TASK PROMPT: Without the pictures, write the listing out again exactly as it appears.

AVAILABLE DATA:
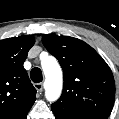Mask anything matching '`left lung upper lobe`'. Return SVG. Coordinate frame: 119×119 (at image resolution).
I'll use <instances>...</instances> for the list:
<instances>
[{
	"label": "left lung upper lobe",
	"mask_w": 119,
	"mask_h": 119,
	"mask_svg": "<svg viewBox=\"0 0 119 119\" xmlns=\"http://www.w3.org/2000/svg\"><path fill=\"white\" fill-rule=\"evenodd\" d=\"M42 42L64 73L63 93L51 108L108 118L114 105L115 82L103 58L77 38L46 34Z\"/></svg>",
	"instance_id": "5c2ea615"
}]
</instances>
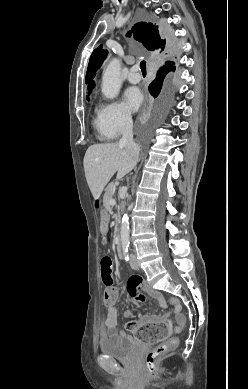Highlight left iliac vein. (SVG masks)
<instances>
[{
    "instance_id": "1",
    "label": "left iliac vein",
    "mask_w": 248,
    "mask_h": 389,
    "mask_svg": "<svg viewBox=\"0 0 248 389\" xmlns=\"http://www.w3.org/2000/svg\"><path fill=\"white\" fill-rule=\"evenodd\" d=\"M130 266L134 270H137L139 268L135 255L130 256Z\"/></svg>"
}]
</instances>
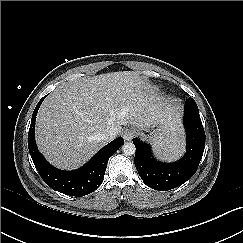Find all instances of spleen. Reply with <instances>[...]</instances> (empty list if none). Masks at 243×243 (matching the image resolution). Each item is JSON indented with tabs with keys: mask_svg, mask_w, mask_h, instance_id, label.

SOLUTION TO THE EXERCISE:
Mask anything matching '`left lung upper lobe`'. Return SVG. Coordinate frame: 119×119 (at image resolution).
I'll use <instances>...</instances> for the list:
<instances>
[{
	"label": "left lung upper lobe",
	"mask_w": 119,
	"mask_h": 119,
	"mask_svg": "<svg viewBox=\"0 0 119 119\" xmlns=\"http://www.w3.org/2000/svg\"><path fill=\"white\" fill-rule=\"evenodd\" d=\"M42 42L64 73L63 93L51 108L108 118L114 105L115 82L103 58L77 38L46 34Z\"/></svg>",
	"instance_id": "5c2ea615"
}]
</instances>
Highlight left iliac vein. (SVG masks)
<instances>
[{
    "instance_id": "1",
    "label": "left iliac vein",
    "mask_w": 248,
    "mask_h": 389,
    "mask_svg": "<svg viewBox=\"0 0 248 389\" xmlns=\"http://www.w3.org/2000/svg\"><path fill=\"white\" fill-rule=\"evenodd\" d=\"M130 266L134 270H137L139 268L135 255L130 256Z\"/></svg>"
}]
</instances>
Find all instances of spleen. Reply with <instances>[...]</instances> (empty list if none). Masks at 243×243 (matching the image resolution). Each item is JSON indented with tabs with keys: mask_svg, mask_w, mask_h, instance_id, label.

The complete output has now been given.